In 1980, the Wisniewskis left the Prince George's group and created the Clarion Puppet Theatre. Using several puppet styles, they also have become the leading figures of shadow puppetry in the United States. Their entry into a 2,000-year-old theatrical tradition originating in the Far East was "totally accidental," says David Wisniewski. "We were doing Persian folk tales with rod puppets, but there was no exposition at the beginning, the show was getting off on the wrong foot. There was an old overhead projector around, so we made some scenery, strapped a screen onto the back of the stage we'd built and rehearsed a few bits. And, boy, we were taken with it!"

So much so that Clarion has taken shadow puppetry, based on the movement of back-lit figures' shadows cast upon a screen, in new, distinctive directions. It's essentially the reverse-image of hand-shadow puppets one might play with on a wall, though the Indonesian and Chinese antecedents were highly ritualized affairs. "We did a lot of research but we knew we didn't want to be 'traditionalists.' When we started out, our goal was to treat puppetry as theater and develop an audience for it as theater, not just as a puppet show." The final product is nearly cinematic, with depth, movement and detailed scenery seldom found in puppetry.

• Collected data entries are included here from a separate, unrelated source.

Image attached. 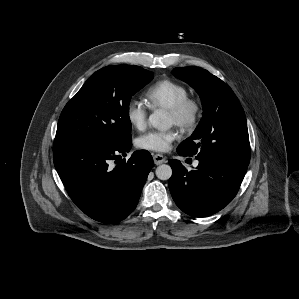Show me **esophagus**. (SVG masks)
<instances>
[{
	"mask_svg": "<svg viewBox=\"0 0 299 299\" xmlns=\"http://www.w3.org/2000/svg\"><path fill=\"white\" fill-rule=\"evenodd\" d=\"M153 160H154V163L156 165H160V164L166 162V158L163 155H161V154H155V155H153Z\"/></svg>",
	"mask_w": 299,
	"mask_h": 299,
	"instance_id": "esophagus-1",
	"label": "esophagus"
}]
</instances>
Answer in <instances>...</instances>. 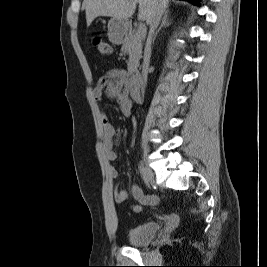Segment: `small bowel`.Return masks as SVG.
<instances>
[{"label":"small bowel","instance_id":"c3829d8e","mask_svg":"<svg viewBox=\"0 0 267 267\" xmlns=\"http://www.w3.org/2000/svg\"><path fill=\"white\" fill-rule=\"evenodd\" d=\"M130 81L126 70L114 68L105 73L93 88V97L97 102L102 100V96L106 95L109 100L114 102L124 116H130L133 110V103L130 98ZM103 125L102 148L108 161H115L117 154L114 151V138L120 135V131L109 120L107 114H101ZM109 175L112 178L118 176V171L114 166L108 169ZM131 193L136 203L129 206V209L134 213H140L144 205L154 206L158 203V198L154 195H146L141 188L133 185ZM128 199L126 190H114V200L116 203H124ZM169 223H175L177 217L169 215L166 217Z\"/></svg>","mask_w":267,"mask_h":267}]
</instances>
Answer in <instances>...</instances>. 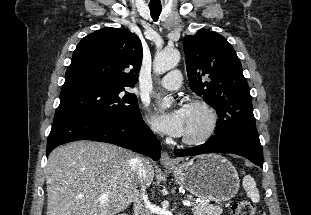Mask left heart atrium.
I'll use <instances>...</instances> for the list:
<instances>
[{
	"label": "left heart atrium",
	"mask_w": 311,
	"mask_h": 215,
	"mask_svg": "<svg viewBox=\"0 0 311 215\" xmlns=\"http://www.w3.org/2000/svg\"><path fill=\"white\" fill-rule=\"evenodd\" d=\"M154 120L159 128L172 136L184 135L187 124V115L184 107L166 109L157 103L154 107Z\"/></svg>",
	"instance_id": "obj_1"
}]
</instances>
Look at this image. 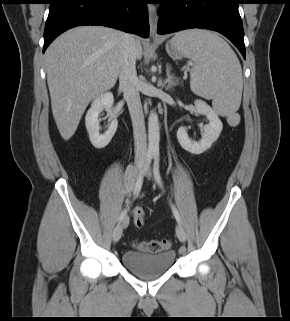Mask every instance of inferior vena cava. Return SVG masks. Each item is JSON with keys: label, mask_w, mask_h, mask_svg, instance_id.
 <instances>
[{"label": "inferior vena cava", "mask_w": 290, "mask_h": 321, "mask_svg": "<svg viewBox=\"0 0 290 321\" xmlns=\"http://www.w3.org/2000/svg\"><path fill=\"white\" fill-rule=\"evenodd\" d=\"M119 87L123 91L130 112L136 158L147 154V137L144 114L139 95V79L136 72V41L132 35L125 34L121 43Z\"/></svg>", "instance_id": "1"}]
</instances>
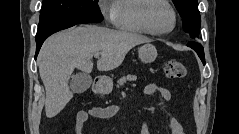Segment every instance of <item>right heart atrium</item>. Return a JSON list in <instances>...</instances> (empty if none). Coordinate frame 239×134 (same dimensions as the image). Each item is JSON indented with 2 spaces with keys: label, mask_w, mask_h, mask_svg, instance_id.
Segmentation results:
<instances>
[{
  "label": "right heart atrium",
  "mask_w": 239,
  "mask_h": 134,
  "mask_svg": "<svg viewBox=\"0 0 239 134\" xmlns=\"http://www.w3.org/2000/svg\"><path fill=\"white\" fill-rule=\"evenodd\" d=\"M99 9L108 23H114L115 20V5L113 2L101 1L99 4Z\"/></svg>",
  "instance_id": "obj_1"
}]
</instances>
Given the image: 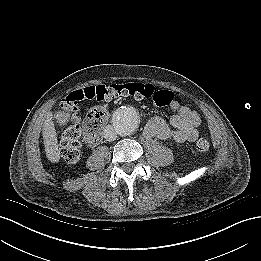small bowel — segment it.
<instances>
[{"instance_id":"small-bowel-1","label":"small bowel","mask_w":261,"mask_h":261,"mask_svg":"<svg viewBox=\"0 0 261 261\" xmlns=\"http://www.w3.org/2000/svg\"><path fill=\"white\" fill-rule=\"evenodd\" d=\"M168 106L176 112L170 122L158 116L151 118L145 127V135L149 138L177 143L194 142L199 134L197 128L201 125L199 112L174 98Z\"/></svg>"}]
</instances>
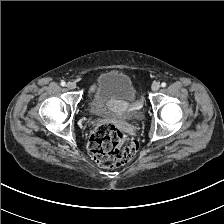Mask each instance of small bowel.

The cinematic aspect "is something we wanted to develop, to break things down into medium shots, long shots, close-ups, dissolves. Kids today are brought up on film and television and to approach shadow puppetry without that technical sophistication . . . your audience wouldn't be as involved with it."

"That animated quality also makes the show bigger. You place it in a larger world, the kind of perspective and grandeur you don't find in most puppetry." The most stunning example of Clarion's work is the classic Russian folktale, "The Firebird," which will be performed at the Publick Playhouse today (11 a.m. and 1 p.m.) and again May 26-30 at the Bowie Fine Arts Center.

The work--a year in the making and "our most complicated and ambitious show"--is built around the complete 1910 Stravinsky score and combines rod and shadow puppetry. There is some narration but the story evolves mostly through gestures and movement. Each of the 10 rod puppets--3 1/2 to 4 feet high--represents 70 to 80 hours of modeling, carving, smoothing, painting and elaborate hand-sewn costuming. "I did a lot of research on costuming styles," says Donna Wisniewski. "You have to make your own patterns and have them fit while still allowing good movement."

For its shadow elements, "Firebird" uses flat-jointed figures, three overhead projectors and three roller bars (two horizontal and one vertical), all projected on a translucent screen. The main scenery is contained on an 80-foot roll of clear acetate with hundreds of tiny pieces of colored plastic (250 hours of Exacto work there); the other rolls are for special effects.

The rolls were story-boarded like cartoons, frame by frame, always keyed to Stravinsky's music. "We listened to the music a long, long time, talked about it before we even started story-boarding," says Donna Wisniewski. The end result is a remarkable piece of theater as entrancing for adults as it is for children.

Somewhere down the line, the Wisniewskis want to do larger theater pieces, more "adult" puppetry. "It's very difficult to sell adult puppetry because when you say adult, people automatically think you mean dirty," says David Wisniewksi. Clarion has done a program titled "Graven Images," a series of vignettes intended to show that "puppetry is capable of the same range of emotions that human theater is. But each time you divide--from 'puppet' to 'shadow' to 'adult'--you bring yourself lesser and lesser audience numbers." "Graven Images" got raves but small audiences.

The Wisniewskis continue to do school programs and to have residencies at various locations. "But we're reaching a point here where we need to develop what we want to be known for." A book on shadow-puppetry, with four chapters written and all the photographs taken, has been on the back burner for a year, but may come together during what is planned as a low-key summer. Which means there will be time to work on the "adult" puppet program, which David Wisniewski hints could be about the Russian composer, Dmitri Shostokovich. "It would be a surreal approach to an artist working in a totalitarian society. His music and the story of his life--where he had to sublimate all of his musical ideas in order to serve the state--is so incredible. There's a whole story there that could be told very nicely."

Or it might be a larger work, such as "Lord of the Rings." "Except that we'd be pretty long in the tooth by the time we got those scenery rolls finished," laughs David Wisniewski.